---------- SUPPLIED DATA

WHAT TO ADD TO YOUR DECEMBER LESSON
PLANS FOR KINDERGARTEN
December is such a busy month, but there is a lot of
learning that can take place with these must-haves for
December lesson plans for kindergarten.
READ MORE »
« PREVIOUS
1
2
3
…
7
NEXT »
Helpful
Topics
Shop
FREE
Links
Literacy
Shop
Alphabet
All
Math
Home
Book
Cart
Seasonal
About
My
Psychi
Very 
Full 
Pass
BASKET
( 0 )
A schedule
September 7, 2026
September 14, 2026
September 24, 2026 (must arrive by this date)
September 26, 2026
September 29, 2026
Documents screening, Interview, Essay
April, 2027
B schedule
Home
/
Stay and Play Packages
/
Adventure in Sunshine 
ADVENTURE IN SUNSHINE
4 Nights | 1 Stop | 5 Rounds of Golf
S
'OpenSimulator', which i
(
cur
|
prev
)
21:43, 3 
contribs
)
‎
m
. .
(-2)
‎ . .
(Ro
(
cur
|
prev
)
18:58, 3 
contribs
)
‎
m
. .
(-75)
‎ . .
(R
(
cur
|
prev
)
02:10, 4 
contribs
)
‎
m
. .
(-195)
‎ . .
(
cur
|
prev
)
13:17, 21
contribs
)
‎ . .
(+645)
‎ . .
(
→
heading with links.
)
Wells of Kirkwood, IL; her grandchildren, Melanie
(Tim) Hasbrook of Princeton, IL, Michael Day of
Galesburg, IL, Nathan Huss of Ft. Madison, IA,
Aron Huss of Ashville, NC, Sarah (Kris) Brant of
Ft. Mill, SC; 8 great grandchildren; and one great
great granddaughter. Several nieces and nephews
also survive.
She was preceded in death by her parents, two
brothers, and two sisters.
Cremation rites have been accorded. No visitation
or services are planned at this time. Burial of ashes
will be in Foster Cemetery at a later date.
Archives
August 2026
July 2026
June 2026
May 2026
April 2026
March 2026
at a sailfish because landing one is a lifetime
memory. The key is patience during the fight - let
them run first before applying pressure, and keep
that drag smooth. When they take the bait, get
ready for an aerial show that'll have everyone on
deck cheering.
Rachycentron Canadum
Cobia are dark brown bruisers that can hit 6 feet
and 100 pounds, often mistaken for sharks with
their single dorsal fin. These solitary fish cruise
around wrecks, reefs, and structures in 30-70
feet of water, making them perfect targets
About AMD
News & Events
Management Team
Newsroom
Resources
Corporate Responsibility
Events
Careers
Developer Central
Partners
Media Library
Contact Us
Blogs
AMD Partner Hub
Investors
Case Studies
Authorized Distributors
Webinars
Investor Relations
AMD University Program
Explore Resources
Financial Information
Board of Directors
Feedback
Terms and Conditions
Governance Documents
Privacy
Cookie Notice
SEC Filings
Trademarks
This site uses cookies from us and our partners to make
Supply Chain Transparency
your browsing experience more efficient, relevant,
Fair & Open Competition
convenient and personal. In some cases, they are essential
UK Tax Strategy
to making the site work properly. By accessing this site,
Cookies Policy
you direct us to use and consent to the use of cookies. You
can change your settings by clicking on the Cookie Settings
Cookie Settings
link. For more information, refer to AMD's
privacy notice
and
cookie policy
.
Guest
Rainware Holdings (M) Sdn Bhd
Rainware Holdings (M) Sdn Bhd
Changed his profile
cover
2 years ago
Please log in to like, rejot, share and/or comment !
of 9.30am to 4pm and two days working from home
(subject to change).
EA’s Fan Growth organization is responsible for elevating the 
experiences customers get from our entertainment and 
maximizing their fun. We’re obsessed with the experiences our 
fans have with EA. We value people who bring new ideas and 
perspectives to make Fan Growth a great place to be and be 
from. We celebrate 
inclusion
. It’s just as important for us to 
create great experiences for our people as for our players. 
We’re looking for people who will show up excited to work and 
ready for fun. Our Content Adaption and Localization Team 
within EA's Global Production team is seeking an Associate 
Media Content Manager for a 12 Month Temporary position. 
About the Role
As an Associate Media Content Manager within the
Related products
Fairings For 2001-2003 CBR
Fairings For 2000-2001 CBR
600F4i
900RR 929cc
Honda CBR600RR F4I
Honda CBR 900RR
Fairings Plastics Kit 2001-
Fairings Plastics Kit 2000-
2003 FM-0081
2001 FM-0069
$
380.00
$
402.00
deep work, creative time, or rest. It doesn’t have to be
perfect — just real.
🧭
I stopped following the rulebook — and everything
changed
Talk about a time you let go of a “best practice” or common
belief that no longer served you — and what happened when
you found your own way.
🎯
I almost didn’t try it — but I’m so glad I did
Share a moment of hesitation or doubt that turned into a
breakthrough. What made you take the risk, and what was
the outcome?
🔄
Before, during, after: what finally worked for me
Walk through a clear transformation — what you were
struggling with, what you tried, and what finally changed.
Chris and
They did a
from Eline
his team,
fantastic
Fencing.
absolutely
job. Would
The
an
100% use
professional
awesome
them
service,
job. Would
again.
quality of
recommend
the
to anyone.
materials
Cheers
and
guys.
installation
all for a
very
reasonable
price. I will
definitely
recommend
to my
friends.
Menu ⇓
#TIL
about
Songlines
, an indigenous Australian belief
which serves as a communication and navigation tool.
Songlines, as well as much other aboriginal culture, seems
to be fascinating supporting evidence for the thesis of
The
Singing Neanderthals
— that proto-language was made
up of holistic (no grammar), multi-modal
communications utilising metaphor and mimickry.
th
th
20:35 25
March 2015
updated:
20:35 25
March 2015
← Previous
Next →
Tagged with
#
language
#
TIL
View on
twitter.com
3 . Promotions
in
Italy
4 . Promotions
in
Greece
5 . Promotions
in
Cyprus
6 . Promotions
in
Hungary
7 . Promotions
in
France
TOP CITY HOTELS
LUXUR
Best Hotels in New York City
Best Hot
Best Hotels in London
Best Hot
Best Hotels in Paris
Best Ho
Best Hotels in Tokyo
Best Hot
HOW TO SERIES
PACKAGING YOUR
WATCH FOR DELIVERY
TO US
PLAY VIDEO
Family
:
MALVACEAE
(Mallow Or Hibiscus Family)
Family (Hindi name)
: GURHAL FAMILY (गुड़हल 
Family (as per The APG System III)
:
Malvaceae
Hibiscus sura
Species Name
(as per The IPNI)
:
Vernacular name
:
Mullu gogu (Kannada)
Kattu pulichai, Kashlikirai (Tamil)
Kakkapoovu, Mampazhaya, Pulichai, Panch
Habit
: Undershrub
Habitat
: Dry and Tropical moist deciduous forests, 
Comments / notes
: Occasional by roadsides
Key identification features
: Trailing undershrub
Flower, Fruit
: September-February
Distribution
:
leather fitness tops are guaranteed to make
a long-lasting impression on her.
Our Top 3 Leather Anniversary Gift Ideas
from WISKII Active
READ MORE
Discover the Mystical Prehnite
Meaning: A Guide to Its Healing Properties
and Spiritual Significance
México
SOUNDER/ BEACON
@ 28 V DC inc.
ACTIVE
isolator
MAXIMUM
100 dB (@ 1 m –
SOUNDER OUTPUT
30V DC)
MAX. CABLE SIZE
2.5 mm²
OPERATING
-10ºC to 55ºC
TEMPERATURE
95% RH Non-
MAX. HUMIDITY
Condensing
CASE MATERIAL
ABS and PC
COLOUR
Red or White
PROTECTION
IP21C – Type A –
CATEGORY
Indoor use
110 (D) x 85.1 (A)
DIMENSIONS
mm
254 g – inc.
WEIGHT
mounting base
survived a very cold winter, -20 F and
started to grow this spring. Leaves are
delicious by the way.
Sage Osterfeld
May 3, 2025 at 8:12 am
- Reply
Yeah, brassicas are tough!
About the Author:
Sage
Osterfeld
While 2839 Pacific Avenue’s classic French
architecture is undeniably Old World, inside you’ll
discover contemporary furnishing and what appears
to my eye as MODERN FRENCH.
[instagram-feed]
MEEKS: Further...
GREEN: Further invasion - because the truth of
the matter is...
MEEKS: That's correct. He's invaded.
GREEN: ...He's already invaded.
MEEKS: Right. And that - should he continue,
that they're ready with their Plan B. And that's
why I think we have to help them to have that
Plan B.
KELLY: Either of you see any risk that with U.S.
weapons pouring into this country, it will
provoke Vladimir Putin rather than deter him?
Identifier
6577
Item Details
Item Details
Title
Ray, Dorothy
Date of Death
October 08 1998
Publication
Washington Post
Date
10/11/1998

--------------------

(TASK DIRECTIONS): In the listing above, find the line with "installation" and the line with "Family (Hindi name)". Output those two lines and every line between them, exactly as written.

(SOLUTION FOR THIS EXERCISE):
installation
all for a
very
reasonable
price. I will
definitely
recommend
to my
friends.
Menu ⇓
#TIL
about
Songlines
, an indigenous Australian belief
which serves as a communication and navigation tool.
Songlines, as well as much other aboriginal culture, seems
to be fascinating supporting evidence for the thesis of
The
Singing Neanderthals
— that proto-language was made
up of holistic (no grammar), multi-modal
communications utilising metaphor and mimickry.
th
th
20:35 25
March 2015
updated:
20:35 25
March 2015
← Previous
Next →
Tagged with
#
language
#
TIL
View on
twitter.com
3 . Promotions
in
Italy
4 . Promotions
in
Greece
5 . Promotions
in
Cyprus
6 . Promotions
in
Hungary
7 . Promotions
in
France
TOP CITY HOTELS
LUXUR
Best Hotels in New York City
Best Hot
Best Hotels in London
Best Hot
Best Hotels in Paris
Best Ho
Best Hotels in Tokyo
Best Hot
HOW TO SERIES
PACKAGING YOUR
WATCH FOR DELIVERY
TO US
PLAY VIDEO
Family
:
MALVACEAE
(Mallow Or Hibiscus Family)
Family (Hindi name)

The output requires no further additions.